Так… Бляха, значит, была блестящая у Егорыча, а Егорыч, стало быть, оказался пастухом… Вот ведь бляха-муха, получил копытом по роже – держался бы подальше от скотины, так нет! Пастух! Только пастух – это совсем не профессия. Пастух – это одиночество, пьянка и голод, в триединстве своем порождающие жуткую боль в груди. Спасибо бляхе – ее блеск сродни бальзаму на душу.

Второй просил наливать до краев – он так, видишь ли «привыкши», не жалко ведь «говна такого». А Егорыч пил как наливали. После второй он стянул кирзовые сапоги, размотал портянки, понюхал их и повесил на зеркала машины проветрить. Ноги у Егорыча были какие-то рельефные и с наростами, отовсюду выпирали преувеличенные округлые костяшки, а сквозь дырявые носки без всякого стеснения выглядывали обугленного вида пористые ногти толщиной в полсантиметра.

– Махнемся? – кивнул Велимир на портянки, а следом на свои шерстяные носки.

– Давай! Смеешься, небось?

– Смеюсь, – ответил Велимир, смеясь, – но не шучу.
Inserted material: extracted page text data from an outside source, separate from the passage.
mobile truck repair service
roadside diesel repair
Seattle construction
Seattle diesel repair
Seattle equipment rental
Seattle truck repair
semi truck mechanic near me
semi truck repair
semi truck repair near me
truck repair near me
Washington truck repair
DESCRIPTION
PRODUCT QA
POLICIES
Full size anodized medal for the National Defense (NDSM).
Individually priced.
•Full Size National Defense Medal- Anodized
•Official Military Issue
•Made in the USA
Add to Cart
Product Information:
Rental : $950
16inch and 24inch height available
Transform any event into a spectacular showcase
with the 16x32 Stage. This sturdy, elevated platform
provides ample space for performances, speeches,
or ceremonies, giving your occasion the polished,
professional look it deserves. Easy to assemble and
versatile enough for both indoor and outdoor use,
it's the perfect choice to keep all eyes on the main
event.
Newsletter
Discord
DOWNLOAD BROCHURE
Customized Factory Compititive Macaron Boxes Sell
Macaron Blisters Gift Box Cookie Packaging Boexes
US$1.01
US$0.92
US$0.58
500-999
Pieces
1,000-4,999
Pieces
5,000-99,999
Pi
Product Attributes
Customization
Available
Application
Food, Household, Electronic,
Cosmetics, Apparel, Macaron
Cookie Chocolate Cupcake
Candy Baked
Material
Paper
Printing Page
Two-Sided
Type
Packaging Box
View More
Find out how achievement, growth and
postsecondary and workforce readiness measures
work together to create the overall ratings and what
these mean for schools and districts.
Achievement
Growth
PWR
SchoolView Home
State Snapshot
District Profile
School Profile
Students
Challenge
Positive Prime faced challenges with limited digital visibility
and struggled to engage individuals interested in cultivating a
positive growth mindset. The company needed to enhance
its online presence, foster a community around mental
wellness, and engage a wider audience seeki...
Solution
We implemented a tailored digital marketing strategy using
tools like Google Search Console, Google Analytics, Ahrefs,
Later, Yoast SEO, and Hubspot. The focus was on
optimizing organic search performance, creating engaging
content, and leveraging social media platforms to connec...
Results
Егорыч довольно заулыбался. Как ребенок с мороженым. Боль в груди, боль в груди… да ну ее в жопу! Отличный мужик, – подумал он про Велимира.

– Ладно, нам пора, – сказал наглый, едва в бутыль залетел ветер, – полтинник-то до среды одолжите хоть? Не в службу, а в дружбу, а, мужики?

– Не надо ничего, – твердо как об камень стукнул Егорыч, – спасибо за угощеньице, не держите зла, если что.

Второй запричитал, замямлил чего-то, забубнил – а толку-то, Егорыч зашаркал по дороге, не оглядываясь назад. Прихвостень пометался-потерся, махнул рукой, с укором посмотрел на горожан, матюгнулся, и, не прощаясь, засучил следом.

Ξ

– Коль, приветик.

– Привет, Велимир.

– Дело есть срочное, как только сможешь, закрывай все хвосты и мчи в Пестово. Егорыча помнишь? Пастуха?

– Помню.

– С ним что-то не так. Выручать надо мужика…

– Понял.

– Вопросы?

– Нету.

9. Жизнь седьмая. Россия 1500—1560 гг. Мужчина

– А ну заткнись, сука! Не голоси, я сказал!

– Тятенька, вы матушку простите, я ее попутал, я глупый черт…

– Степушка беги, сынок…

Выхватив из-за пазухи плеть, я точным хлопком огрел первенца по спине, свалив оземь.

– Не тронь ребенка, ирод…

– Не смей разявить, баба, – сильным ударом в левую скулу я уложил стерву на вереньки с репой.

– Маменька, молчите, прошу вас, тятьку ли не знаете? Изуродует нас – глазом не моргнет, будет с нас чучела огородные варганить.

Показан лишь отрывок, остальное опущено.